Eventually, they reach the leper colony, where they are treated extremely well. They now have a place to sleep, new clothes, food every day, and they have some respect because they are working with the doctors. But even here, Ernesto is bothered by the division between the doctors and patients. At the leper colony, even though leprosy is not contagious under treatment, the Amazon river divides the living quarters of the lepers from the quarters of the caregivers, and the nuns who run the camp insist that all the caregivers wear gloves when working with the sick. As Ernesto points out, this is clearly just symbolic, and he chooses not to do so. Symbolic of what? Of the division of people, despite the fact that the damger is artificial. It reflects his compassion toward the sick people of the South American countries, lost and ignored by a government that treats them like lepers. This is very profound. he makes good friends through being compassionate to the sick, even engaging them in a soccer game. When the nuns refuse to serve him lunch with the lepers, his patients steal food for him to eat. When they are going to leave the next day after a few weeks at the camp, it is Ernesto's birthday, and in the midst of a joyful party on the "staff side" of the river, he takes off swimming across the Amazon (an extremely dangerous endeavor) for the "sick side" to celebrate with and say goodbye to his sick friends.

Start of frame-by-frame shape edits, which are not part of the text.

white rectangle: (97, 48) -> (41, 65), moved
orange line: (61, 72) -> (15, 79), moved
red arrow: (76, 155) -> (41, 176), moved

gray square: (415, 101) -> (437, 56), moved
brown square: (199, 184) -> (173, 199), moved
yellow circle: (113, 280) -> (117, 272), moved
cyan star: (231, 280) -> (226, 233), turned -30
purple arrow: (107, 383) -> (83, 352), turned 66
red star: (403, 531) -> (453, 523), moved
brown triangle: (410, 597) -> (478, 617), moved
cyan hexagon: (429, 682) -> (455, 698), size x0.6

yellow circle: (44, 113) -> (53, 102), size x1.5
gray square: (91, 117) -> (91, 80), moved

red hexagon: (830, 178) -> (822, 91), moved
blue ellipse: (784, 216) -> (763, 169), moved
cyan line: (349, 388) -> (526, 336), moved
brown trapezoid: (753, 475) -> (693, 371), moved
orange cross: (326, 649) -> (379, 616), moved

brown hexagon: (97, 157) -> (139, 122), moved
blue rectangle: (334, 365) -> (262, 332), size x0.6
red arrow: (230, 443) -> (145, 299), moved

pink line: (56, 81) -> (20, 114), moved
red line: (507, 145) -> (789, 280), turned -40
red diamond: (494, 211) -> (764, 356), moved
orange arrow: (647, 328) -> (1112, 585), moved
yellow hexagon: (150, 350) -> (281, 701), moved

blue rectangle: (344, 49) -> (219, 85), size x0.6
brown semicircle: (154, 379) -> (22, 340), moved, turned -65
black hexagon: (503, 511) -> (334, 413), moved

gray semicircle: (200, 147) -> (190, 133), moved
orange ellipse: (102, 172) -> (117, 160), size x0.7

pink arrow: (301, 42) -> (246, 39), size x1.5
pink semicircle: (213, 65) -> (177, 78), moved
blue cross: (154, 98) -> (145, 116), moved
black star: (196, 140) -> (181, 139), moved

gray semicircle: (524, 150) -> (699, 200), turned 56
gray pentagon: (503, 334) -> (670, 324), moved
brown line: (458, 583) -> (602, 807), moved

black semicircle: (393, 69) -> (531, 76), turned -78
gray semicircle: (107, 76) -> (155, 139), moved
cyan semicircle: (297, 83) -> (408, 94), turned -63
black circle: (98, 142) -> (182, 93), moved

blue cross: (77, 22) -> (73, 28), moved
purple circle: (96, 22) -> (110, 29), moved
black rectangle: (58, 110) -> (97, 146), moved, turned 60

After the leper colony, Ernesto's friend, who shares his ideals but has a plan for settling down (he is older after all), go back to work in a famous hospital, and Ernesto admits that he has been changed by the trip and may not be ready to go back to medical school yet. We know from history that this means he is feeling the seeds of the revolution in which he will become a major figure. The injustice you see in this movie is amazing, startling, and moving. It is hard for us to understand it in North America, but the political conditions in Latin America at that time were intense and dangerous. The social climate was extremely delicate, and after that time, many fascist governments were overcome by revolution. When you see what Che Guevara sees, you are inspired and you feel what he feels. It is very impressive and it makes you want to do something. This movie is both heartwarming and alarming, and I recommend it to anyone who wants some food for thought about life, justice, and standing for something.